Installing the Oracle Client Software

To install the Oracle client software, you first need to locate the right download from the Oracle website at www.oracle.com. Click Downloads and then click the button to download 12c. Accept the licensing agreement and select your operating system. As you are well aware, there are several versions of Oracle (currently Oracle 11g, 11g Release 2, 12c), and each has a different version of the Oracle client. Some of them are backward compatible, but it is always best to go with the version that you are connecting to.

It is best to install the full client software in order to ensure that you have the right components needed for the OLE DB providers.

Configuring the Oracle Client Software

Once you download and install the right client for the version of Oracle you will be connecting to and the right platform of Windows you are running, the final step is configuring it to reference the Oracle servers. You will probably need help from your Oracle DBA or the support team of the Oracle application to configure this.

There are two options: an Oracle name server or manually configuring a TNS file. The TNS file is more common and is found in the Oracle install directory under the network\ADMIN folder. This is called the Oracle Home directory. The Oracle client uses the Windows environment variables %Path% and %ORACLE_HOME% to find the location to the client files. Either replace the default TNS file with one provided by an Oracle admin or create a new entry in it to connect to the Oracle server.

A typical TNS entry looks like this:

[Reference name] =

(DESCRIPTION =

(ADDRESS_LIST = (ADDRESS = (PROTOCOL = TCP)

(HOST = [Server])(PORT = [Port Number])) )

(CONNECT_DATA =

(SID = [Oracle SID Name])

)

)

Replace the brackets with valid entries. The [Reference Name] will be used in SSIS to connect to the Oracle server through the provider.

64-Bit Considerations

As mentioned earlier, after you install the Oracle client software, you can then use the OLE DB provider for Oracle in SSIS to extract data from an Oracle source or to send data to an Oracle Destination. These procedures are described next. However, if you are working on a 64-bit server, you may need to make some additional configurations.

First, if you want to connect to Oracle with a native 64-bit connection, you have to use the Oracle-written OLE DB provider for Oracle because the Microsoft-written OLE DB driver for Oracle is available only in a 32-bit mode. Be sure you also install the right 64-bit Oracle client (Itanium IA64 or X64) if you want to connect to Oracle in native 64-bit mode. Although it is probably obvious to you, it bears mentioning that even though you may have X64 hardware, in order to leverage it in 64-bit mode, the operating system must be installed with the X64 version.

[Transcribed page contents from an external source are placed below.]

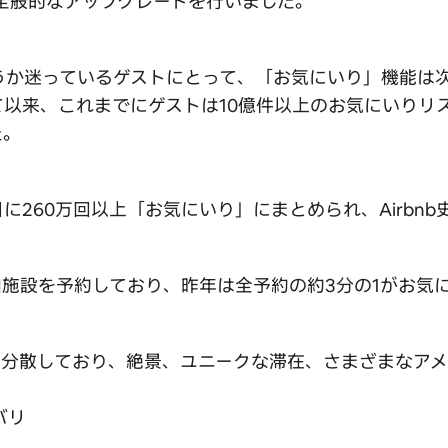
の全般的なアップグレードを行いました。
しようか迷っているゲストにとって、「お気にいり」機能
以来、これまでにゲストは10億件以上のお気にいりリス
た。
は1日に260万回以上「お気にいり」にまとめられ、Airb
施設を予約しており、昨年は全予約の約3分の1がお気
に分散しており、絶景、ユニークな滞在、さまざまなアメ
バリ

Furthermore, even though you may be working on a 64-bit server, you can still use the 32-bit provider through the 32-bit Windows emulation mode. Review the 64-bit details in the “Excel and Access” section earlier in this chapter for details about how to work with packages in 32-bit mode when you are on a 64-bit machine. You need to use the 32-bit version of DTExec for package execution, and when working in SSDT, you need to change the Run64bitRuntime property of the project to False.

Importing Oracle Data

In this example, the alias ORCL is used to connect to an Oracle database named orcl. Your Oracle administrator can provide more information about how to set up your tnsnames.ora file to point to a test or production database in your environment. The followingtnsnames file entry is being used for the subsequent steps:

ORCL =

(DESCRIPTION =

(ADDRESS = (PROTOCOL = TCP)(HOST = VPC-XP)(PORT = 1521))

(CONNECT_DATA =

(SERVER = DEDICATED) (SERVICE_NAME = orcl)

)

)

To extract data from an Oracle server, perform the following steps. These assume that you have installed the Oracle client and configured a tnsnames file or an Oracle names server.

1. Create a new Integration Services project using SSDT.

2. Add a Data Flow Task to the design area. On the Data Flow tab, add an OLE DB source. Name the OLE DB source Oracle.

3. In the Connection Managers area, right-click and choose New OLE DB Connection to open the Configure OLE DB Connection Manager dialog.

4. Click New to open the Connection Manager dialog. Select Microsoft OLE DB Provider for Oracle from the list of providers and click OK.

5. Type the alias from your tnsnames.ora file for the Server Name.

6. Type in the user name and password and check Save my password (see Figure 14-16). This example illustrates connecting to the widely available scott sample database schema. The user name is scott; the password is tiger. Verify the credentials with your Oracle administrator. Test the connection to ensure that everything is configured properly. Click OK to accept the configuration.image

FIGURE 14-16

7. In the custom properties section of the Oracle Component’s property dialog, change the AlwaysUseDefaultCodePage property to True.

8. Open the OLE DB Source Editor by double-clicking the Oracle Source Component. With the Connection Manager tab selected, choose the Connection Manager pointing to the Oracle database.

9. Select Table or view from the Data access mode dropdown. Click the dropdown list under Name of the table or the view to see a list of the available tables. Choose the “Scott”.“Dept” table from the list.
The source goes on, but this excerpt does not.